#### Task
Everything from the line that contains "دسترسی سریع" to the end of the data below is to be reproduced verbatim; leave all else out.

BEGIN Input data

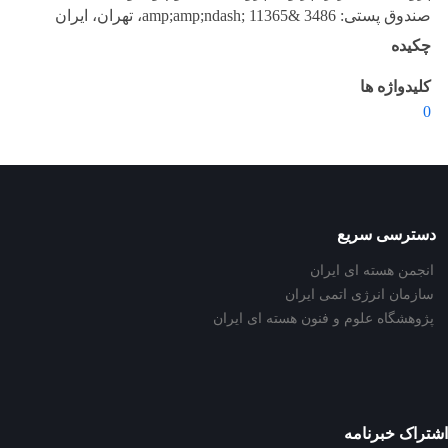
صندوق پستی: 3486 &amp;amp;ndash; 11365، تهران، ایران
چکیده
کلیدواژه ها
0
دسترسی سریع
انجمن هسته ای ایران
سازمان انرژی اتمی ایران
پژوهشگاه علوم و فنون هسته ای ایران
اشتراک خبرنامه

END Input data

#### Response to the exercise
دسترسی سریع
انجمن هسته ای ایران
سازمان انرژی اتمی ایران
پژوهشگاه علوم و فنون هسته ای ایران
اشتراک خبرنامه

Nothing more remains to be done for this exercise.